**TASK GOAL**
Lines that include the word "конфиденциальности" should be copied from the listing that follows.

|---|

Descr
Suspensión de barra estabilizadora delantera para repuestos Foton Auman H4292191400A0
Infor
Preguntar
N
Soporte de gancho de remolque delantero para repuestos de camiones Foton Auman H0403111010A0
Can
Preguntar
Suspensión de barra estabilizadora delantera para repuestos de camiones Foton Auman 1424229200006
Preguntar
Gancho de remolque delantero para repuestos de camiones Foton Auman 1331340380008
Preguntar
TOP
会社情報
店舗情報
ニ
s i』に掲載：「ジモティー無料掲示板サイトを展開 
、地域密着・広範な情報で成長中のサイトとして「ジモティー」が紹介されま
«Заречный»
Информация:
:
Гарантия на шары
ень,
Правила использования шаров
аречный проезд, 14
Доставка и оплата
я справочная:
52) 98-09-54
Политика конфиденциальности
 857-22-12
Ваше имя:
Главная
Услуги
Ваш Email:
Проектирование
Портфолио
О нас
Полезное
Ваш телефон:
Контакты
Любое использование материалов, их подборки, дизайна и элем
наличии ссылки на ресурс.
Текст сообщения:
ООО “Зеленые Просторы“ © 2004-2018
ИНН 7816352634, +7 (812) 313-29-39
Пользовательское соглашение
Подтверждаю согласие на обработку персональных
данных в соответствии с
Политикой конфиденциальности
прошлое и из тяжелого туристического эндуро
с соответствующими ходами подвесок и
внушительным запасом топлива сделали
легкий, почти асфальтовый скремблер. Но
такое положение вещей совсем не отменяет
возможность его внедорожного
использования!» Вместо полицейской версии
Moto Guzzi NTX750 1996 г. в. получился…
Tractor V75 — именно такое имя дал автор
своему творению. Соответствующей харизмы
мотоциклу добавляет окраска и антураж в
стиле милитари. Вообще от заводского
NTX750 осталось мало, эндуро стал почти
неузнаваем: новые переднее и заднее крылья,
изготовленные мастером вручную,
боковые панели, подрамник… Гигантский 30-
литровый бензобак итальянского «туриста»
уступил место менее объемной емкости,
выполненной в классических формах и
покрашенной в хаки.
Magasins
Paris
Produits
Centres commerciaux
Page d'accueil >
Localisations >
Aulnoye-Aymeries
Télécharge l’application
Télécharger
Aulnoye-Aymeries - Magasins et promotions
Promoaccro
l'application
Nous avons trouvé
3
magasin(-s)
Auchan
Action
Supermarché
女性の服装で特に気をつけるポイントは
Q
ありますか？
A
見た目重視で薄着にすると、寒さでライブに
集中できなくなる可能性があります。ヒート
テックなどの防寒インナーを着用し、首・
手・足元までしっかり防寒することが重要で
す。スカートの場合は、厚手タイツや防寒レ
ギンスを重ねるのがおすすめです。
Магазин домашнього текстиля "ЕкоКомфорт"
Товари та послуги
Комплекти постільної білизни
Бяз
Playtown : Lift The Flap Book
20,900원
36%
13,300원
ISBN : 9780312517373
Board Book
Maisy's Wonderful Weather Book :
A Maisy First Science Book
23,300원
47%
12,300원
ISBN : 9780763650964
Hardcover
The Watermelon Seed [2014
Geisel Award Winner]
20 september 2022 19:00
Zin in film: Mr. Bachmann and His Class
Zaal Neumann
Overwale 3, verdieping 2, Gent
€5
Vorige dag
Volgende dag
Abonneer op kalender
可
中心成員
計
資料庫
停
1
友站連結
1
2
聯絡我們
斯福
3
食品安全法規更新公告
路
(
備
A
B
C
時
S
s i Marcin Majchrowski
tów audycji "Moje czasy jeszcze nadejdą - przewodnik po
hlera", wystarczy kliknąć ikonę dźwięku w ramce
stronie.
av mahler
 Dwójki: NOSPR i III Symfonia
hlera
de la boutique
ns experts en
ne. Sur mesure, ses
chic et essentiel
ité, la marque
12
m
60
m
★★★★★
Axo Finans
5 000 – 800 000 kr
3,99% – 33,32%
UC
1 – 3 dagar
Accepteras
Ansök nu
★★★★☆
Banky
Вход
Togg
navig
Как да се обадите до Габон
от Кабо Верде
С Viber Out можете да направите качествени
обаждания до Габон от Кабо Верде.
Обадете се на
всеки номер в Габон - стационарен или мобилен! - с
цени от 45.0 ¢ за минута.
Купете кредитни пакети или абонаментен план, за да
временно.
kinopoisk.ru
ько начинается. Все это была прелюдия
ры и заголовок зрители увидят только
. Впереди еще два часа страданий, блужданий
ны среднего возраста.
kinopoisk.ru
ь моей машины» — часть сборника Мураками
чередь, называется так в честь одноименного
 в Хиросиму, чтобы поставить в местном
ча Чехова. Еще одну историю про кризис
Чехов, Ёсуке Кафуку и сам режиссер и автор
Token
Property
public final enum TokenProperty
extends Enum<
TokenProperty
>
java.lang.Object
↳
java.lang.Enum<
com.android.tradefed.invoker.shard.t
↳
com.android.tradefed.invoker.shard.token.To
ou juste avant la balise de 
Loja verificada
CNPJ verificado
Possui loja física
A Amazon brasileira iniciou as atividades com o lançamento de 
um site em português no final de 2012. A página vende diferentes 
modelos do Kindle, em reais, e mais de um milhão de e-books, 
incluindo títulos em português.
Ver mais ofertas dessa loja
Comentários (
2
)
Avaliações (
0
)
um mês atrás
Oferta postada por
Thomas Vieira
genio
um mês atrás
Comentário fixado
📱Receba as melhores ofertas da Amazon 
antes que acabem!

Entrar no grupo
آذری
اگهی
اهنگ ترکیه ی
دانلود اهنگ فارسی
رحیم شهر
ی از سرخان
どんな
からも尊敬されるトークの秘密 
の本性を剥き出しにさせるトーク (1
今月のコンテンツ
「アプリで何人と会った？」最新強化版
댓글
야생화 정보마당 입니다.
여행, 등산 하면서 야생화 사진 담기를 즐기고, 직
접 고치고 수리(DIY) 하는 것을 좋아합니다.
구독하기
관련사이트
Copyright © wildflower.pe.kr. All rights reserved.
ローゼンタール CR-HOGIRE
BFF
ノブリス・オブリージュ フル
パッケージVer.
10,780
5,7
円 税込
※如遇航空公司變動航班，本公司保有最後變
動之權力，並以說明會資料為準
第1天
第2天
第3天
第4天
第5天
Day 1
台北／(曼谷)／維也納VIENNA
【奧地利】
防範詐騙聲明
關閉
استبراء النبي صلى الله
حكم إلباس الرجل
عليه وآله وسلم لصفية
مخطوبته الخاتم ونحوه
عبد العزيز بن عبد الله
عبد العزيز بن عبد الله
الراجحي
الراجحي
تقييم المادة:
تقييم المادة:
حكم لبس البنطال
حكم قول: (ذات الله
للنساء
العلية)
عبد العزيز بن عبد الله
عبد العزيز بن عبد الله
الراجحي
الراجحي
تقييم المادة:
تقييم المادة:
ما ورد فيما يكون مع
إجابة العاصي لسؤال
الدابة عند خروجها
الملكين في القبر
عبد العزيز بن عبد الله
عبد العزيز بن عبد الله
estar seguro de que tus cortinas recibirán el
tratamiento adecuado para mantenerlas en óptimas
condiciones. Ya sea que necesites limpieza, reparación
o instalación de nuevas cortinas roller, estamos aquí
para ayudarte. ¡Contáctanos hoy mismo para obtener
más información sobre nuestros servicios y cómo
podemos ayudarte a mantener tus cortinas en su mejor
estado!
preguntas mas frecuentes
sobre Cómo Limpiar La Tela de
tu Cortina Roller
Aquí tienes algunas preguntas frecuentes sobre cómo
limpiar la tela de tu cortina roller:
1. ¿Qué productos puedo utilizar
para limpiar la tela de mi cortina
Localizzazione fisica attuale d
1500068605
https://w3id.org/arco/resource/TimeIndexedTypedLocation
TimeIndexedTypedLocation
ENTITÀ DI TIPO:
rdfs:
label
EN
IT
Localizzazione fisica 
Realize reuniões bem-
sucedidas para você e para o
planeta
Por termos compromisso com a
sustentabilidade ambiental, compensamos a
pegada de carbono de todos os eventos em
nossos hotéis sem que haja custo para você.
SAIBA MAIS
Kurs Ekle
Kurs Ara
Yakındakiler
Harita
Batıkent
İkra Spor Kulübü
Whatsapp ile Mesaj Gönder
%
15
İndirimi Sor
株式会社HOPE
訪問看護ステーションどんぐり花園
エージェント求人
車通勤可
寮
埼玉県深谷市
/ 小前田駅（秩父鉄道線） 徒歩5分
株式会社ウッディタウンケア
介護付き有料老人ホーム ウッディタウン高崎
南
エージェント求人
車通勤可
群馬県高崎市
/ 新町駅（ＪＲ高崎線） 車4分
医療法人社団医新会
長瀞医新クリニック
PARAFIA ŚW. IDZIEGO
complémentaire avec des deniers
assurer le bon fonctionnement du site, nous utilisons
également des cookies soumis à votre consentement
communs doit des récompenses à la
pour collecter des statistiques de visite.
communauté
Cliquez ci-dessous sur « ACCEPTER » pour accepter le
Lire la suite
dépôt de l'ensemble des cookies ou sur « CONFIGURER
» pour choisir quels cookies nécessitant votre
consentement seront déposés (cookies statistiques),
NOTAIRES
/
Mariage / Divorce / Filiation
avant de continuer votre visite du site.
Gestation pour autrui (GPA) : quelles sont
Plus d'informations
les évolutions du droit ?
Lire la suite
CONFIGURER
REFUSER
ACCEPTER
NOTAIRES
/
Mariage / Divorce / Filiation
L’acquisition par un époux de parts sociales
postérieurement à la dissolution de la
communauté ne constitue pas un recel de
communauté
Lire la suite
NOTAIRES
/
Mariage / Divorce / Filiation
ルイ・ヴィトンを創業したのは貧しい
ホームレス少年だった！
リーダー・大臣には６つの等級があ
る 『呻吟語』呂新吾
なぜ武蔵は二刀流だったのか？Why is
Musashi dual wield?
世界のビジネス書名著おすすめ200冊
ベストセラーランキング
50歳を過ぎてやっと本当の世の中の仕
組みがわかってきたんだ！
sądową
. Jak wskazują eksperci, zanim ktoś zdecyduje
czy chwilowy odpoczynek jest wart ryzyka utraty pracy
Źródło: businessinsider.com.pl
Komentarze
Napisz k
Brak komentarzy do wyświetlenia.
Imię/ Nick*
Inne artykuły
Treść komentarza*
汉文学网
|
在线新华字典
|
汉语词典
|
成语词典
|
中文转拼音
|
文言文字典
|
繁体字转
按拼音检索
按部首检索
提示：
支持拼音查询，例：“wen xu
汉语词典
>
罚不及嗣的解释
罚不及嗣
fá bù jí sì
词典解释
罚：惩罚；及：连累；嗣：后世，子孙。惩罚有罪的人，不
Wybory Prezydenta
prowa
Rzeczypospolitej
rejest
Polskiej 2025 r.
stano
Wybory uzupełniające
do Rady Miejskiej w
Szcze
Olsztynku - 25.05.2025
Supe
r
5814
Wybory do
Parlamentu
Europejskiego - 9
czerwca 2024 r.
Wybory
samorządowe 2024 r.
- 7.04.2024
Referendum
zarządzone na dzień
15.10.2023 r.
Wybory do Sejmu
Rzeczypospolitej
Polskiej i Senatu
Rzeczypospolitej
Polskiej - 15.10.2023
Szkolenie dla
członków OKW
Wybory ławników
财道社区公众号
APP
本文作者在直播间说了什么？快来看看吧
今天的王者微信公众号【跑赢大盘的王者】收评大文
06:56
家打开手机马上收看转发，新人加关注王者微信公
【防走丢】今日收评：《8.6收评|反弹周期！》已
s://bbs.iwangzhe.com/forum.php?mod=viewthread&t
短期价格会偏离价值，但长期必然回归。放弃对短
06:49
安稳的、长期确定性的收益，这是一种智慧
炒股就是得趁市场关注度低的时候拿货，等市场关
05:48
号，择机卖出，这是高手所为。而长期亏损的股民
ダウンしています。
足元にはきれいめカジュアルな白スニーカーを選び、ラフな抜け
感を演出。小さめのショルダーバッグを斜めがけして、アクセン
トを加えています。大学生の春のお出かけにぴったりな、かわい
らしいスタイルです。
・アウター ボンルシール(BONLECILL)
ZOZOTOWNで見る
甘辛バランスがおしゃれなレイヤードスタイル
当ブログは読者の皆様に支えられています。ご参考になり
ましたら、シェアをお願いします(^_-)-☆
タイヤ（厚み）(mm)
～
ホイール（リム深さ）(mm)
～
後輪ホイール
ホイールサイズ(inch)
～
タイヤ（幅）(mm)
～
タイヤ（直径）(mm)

|---|

**RESULT OF THIS EXERCISE**
Политика конфиденциальности
Политикой конфиденциальности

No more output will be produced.